→ Exercise objective: Wherever the string "send" shows up in the data below, copy the whole line.

→ Records supplied:
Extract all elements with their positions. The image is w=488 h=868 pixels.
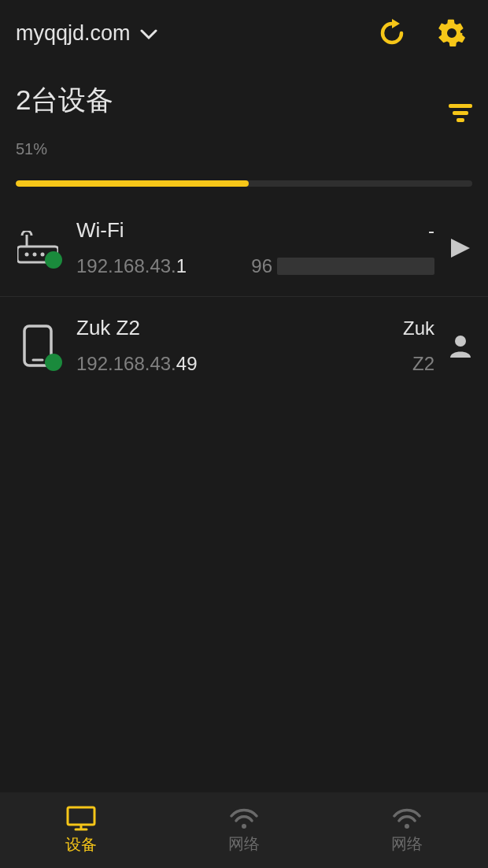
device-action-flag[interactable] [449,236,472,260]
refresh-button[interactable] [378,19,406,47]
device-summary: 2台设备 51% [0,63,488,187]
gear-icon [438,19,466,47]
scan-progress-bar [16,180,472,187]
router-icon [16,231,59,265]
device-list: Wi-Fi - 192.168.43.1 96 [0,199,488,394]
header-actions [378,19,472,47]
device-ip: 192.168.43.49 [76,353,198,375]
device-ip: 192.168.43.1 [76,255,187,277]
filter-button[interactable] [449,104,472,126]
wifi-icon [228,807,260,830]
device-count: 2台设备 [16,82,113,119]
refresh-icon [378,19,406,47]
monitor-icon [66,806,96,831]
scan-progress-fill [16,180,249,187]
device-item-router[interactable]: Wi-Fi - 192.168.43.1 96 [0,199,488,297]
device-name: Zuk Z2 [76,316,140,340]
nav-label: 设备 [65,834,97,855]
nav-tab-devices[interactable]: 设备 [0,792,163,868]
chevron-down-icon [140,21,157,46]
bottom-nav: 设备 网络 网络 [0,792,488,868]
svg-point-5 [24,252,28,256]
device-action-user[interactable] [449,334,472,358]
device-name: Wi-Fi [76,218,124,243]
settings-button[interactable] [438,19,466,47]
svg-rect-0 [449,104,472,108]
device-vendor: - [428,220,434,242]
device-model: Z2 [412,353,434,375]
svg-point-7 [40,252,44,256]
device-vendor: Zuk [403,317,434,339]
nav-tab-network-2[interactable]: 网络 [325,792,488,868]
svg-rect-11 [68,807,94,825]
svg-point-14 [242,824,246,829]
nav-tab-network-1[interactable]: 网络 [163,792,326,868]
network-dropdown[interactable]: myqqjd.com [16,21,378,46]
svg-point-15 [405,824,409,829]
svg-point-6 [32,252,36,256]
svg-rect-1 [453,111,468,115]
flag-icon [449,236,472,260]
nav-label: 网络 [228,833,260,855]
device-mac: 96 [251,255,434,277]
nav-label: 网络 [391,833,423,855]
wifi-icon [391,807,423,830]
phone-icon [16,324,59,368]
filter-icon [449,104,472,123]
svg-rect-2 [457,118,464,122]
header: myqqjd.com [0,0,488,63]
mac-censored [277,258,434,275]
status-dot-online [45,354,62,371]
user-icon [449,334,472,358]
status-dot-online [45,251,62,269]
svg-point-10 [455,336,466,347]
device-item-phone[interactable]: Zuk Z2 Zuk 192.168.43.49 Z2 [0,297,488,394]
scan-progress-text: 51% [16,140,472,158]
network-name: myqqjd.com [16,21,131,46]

...

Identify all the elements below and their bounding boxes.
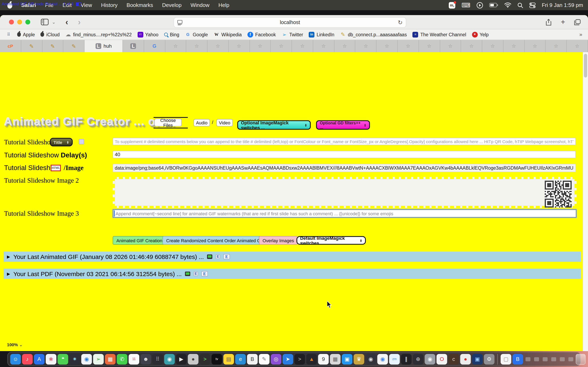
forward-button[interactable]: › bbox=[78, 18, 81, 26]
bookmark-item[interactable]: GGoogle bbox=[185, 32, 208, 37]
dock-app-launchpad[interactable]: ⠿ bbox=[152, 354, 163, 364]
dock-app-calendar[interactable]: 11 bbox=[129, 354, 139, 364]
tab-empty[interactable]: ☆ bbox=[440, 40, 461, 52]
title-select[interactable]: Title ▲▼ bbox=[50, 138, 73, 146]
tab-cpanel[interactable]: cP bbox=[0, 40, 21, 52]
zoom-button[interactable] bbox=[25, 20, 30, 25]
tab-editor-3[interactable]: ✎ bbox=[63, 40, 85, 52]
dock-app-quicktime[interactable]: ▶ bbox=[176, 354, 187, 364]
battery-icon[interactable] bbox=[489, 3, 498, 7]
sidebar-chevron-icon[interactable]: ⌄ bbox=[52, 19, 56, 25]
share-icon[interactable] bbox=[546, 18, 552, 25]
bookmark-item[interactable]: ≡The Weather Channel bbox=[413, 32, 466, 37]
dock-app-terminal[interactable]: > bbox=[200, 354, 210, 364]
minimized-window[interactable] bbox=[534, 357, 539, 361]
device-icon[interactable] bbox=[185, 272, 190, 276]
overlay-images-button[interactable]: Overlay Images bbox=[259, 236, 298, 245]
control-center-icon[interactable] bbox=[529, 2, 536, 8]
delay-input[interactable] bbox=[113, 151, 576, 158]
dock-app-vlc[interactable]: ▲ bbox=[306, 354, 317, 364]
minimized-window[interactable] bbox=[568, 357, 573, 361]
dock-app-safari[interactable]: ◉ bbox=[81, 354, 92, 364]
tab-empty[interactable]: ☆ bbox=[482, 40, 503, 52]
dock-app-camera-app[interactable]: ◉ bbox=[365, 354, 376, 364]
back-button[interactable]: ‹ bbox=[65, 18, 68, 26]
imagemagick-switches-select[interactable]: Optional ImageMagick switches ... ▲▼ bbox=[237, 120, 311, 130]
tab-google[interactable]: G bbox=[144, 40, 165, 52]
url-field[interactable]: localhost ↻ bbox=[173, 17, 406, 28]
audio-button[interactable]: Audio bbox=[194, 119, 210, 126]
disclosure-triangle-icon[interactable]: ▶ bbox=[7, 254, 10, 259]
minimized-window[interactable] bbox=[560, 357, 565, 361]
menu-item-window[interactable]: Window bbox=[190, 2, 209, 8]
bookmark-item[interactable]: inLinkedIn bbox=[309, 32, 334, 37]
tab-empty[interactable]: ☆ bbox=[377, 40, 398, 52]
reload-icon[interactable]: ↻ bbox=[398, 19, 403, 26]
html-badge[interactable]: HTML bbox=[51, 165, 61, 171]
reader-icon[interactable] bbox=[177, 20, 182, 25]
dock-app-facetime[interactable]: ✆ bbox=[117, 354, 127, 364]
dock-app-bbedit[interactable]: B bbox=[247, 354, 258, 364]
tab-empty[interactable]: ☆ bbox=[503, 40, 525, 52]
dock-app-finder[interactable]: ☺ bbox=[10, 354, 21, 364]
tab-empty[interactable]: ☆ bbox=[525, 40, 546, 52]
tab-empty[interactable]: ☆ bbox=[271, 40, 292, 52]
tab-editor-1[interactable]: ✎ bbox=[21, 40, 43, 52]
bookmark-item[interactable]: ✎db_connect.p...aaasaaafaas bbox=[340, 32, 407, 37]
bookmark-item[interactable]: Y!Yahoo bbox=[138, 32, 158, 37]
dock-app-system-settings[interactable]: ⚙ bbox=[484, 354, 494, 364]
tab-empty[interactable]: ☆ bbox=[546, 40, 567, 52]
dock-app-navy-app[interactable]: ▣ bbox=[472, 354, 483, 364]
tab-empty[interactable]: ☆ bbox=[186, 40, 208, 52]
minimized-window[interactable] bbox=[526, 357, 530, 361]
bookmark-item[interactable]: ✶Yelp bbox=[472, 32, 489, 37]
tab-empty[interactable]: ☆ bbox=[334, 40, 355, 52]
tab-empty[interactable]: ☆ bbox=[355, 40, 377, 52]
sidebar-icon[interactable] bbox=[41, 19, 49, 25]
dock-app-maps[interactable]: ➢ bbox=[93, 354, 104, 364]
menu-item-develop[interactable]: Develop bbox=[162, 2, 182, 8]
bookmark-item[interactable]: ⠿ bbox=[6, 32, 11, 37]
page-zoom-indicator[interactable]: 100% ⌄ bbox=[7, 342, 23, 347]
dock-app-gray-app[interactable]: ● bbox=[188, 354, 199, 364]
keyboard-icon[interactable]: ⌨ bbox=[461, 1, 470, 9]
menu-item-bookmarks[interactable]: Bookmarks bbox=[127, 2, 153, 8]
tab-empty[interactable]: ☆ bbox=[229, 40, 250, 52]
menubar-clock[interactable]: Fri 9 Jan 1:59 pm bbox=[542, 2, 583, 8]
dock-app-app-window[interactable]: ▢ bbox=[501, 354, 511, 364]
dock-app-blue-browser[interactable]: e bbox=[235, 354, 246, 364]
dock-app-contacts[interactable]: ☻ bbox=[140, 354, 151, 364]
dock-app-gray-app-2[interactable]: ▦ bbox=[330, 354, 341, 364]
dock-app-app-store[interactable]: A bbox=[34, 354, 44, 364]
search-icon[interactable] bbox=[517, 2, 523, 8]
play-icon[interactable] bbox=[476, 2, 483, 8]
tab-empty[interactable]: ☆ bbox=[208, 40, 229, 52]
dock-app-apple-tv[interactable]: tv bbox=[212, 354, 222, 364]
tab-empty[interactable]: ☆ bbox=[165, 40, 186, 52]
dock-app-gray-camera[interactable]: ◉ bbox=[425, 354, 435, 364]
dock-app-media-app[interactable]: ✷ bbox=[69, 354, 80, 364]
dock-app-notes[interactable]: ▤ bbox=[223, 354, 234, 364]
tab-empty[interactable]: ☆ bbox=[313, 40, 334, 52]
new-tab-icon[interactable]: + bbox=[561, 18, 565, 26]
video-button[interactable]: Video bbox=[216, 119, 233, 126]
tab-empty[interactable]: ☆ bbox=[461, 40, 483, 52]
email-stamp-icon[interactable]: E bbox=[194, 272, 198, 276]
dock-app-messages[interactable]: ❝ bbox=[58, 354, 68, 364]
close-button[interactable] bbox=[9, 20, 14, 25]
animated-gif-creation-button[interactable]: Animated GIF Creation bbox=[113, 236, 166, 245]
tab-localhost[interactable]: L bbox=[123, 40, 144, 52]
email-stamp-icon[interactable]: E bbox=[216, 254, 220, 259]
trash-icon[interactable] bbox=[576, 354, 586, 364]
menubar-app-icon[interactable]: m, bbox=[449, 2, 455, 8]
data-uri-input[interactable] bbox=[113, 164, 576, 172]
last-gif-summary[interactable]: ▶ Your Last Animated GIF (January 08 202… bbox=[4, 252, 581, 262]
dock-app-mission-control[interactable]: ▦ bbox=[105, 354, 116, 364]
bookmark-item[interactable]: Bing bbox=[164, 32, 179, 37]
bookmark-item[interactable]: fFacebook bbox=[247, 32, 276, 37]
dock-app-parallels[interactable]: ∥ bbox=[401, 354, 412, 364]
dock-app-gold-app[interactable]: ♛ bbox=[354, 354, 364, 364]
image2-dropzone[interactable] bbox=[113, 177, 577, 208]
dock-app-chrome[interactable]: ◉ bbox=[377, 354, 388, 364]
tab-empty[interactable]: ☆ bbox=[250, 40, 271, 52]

...

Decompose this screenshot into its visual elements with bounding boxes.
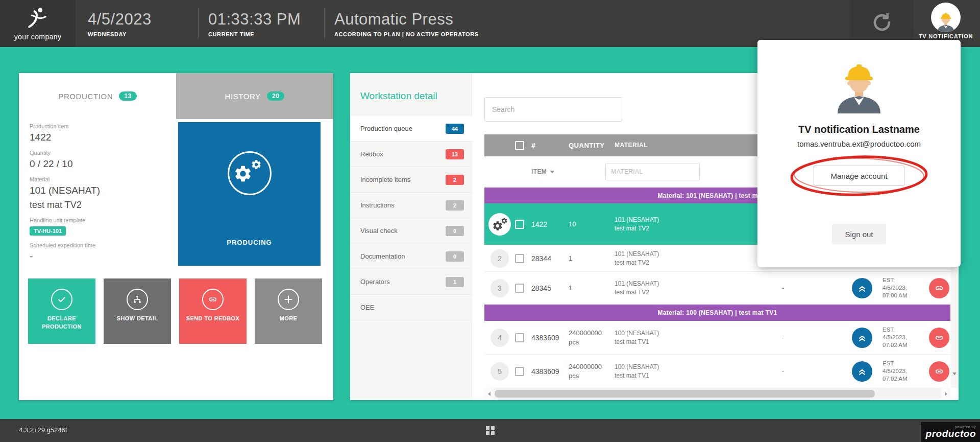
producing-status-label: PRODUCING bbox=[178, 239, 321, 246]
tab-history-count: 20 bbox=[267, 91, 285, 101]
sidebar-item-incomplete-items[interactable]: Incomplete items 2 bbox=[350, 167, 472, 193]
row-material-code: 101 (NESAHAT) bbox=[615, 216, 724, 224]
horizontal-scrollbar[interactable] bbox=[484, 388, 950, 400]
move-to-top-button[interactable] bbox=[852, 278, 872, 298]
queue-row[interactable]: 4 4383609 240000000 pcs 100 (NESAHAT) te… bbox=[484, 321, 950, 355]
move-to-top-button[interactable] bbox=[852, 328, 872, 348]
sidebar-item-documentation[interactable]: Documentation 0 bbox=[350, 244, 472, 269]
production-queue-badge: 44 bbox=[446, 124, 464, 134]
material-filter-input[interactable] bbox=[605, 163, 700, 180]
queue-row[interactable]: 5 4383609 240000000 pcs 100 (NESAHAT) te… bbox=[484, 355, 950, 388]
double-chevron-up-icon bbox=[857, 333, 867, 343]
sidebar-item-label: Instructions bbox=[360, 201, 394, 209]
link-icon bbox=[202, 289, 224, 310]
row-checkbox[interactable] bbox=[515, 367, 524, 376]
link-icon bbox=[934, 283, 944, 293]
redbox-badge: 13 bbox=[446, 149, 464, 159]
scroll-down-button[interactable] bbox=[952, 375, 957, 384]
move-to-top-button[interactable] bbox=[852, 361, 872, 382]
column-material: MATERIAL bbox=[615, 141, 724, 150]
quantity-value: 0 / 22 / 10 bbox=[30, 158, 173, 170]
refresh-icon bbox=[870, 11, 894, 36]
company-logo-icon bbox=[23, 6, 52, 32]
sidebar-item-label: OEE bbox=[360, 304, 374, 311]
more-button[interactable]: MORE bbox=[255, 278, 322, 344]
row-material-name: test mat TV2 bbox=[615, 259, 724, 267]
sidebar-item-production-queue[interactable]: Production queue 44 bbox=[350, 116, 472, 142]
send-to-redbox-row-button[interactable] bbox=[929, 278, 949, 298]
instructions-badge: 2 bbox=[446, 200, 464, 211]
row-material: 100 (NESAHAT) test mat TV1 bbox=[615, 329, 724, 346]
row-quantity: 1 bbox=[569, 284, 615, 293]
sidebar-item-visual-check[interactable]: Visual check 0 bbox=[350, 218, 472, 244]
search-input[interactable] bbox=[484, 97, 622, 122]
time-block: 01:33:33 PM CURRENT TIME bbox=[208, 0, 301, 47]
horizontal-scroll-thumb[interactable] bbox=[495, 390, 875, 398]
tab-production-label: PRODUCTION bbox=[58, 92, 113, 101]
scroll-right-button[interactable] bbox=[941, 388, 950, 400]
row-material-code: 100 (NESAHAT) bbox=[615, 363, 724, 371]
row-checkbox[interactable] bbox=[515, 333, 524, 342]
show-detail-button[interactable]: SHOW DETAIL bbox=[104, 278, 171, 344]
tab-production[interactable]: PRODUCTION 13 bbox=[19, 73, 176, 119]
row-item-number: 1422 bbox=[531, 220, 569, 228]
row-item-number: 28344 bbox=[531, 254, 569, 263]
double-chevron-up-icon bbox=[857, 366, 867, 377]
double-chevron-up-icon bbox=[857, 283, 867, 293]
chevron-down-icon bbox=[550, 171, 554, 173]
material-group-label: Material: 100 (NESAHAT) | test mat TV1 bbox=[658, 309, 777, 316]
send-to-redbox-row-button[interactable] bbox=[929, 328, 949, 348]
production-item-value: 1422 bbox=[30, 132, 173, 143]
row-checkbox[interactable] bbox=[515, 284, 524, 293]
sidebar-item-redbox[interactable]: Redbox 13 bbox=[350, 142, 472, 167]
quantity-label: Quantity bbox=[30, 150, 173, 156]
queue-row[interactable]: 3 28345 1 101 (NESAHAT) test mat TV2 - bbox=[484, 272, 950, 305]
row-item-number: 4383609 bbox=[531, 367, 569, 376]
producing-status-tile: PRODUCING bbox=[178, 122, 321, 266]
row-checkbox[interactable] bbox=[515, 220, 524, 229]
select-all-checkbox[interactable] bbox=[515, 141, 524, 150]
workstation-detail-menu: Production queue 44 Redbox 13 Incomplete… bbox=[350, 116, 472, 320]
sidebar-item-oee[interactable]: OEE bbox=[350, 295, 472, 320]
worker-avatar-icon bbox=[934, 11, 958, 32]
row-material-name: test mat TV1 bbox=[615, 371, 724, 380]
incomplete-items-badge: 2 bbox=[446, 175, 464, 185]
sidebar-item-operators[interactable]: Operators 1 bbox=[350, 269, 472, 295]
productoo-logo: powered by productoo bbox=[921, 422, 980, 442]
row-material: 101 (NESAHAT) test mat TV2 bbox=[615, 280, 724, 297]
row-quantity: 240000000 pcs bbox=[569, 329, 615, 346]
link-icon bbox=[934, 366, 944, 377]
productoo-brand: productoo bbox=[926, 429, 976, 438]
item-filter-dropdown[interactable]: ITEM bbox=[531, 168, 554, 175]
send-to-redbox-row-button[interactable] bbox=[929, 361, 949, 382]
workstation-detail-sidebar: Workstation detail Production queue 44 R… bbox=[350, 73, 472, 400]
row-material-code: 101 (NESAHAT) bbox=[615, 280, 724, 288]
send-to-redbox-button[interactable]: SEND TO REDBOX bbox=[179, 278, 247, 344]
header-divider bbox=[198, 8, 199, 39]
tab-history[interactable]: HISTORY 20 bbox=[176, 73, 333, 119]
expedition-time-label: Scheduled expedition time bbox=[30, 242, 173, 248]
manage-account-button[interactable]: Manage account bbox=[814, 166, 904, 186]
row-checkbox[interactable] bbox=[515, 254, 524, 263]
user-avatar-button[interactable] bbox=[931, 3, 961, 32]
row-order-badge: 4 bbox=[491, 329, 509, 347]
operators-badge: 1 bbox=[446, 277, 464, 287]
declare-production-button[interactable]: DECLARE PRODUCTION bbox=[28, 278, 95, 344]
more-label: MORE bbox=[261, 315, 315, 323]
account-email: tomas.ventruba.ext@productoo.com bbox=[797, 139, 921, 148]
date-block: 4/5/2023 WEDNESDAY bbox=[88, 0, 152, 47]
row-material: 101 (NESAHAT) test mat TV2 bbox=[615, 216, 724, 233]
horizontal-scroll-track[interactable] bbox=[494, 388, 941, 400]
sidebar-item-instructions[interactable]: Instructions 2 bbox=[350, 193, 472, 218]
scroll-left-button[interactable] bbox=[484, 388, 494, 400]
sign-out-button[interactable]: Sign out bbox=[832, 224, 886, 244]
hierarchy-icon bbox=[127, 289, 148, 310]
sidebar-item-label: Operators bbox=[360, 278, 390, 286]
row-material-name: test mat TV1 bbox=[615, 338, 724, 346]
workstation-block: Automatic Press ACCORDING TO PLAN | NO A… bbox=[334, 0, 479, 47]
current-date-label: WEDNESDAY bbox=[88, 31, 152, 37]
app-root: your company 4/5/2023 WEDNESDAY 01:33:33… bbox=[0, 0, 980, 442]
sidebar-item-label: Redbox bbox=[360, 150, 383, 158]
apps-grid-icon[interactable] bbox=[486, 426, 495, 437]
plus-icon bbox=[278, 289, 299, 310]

→ Answer to the exercise:
send-to-redbox-row-button[interactable] bbox=[929, 278, 949, 298]
send-to-redbox-row-button[interactable] bbox=[929, 328, 949, 348]
send-to-redbox-row-button[interactable] bbox=[929, 361, 949, 382]
send-to-redbox-button[interactable]: SEND TO REDBOX bbox=[179, 278, 247, 344]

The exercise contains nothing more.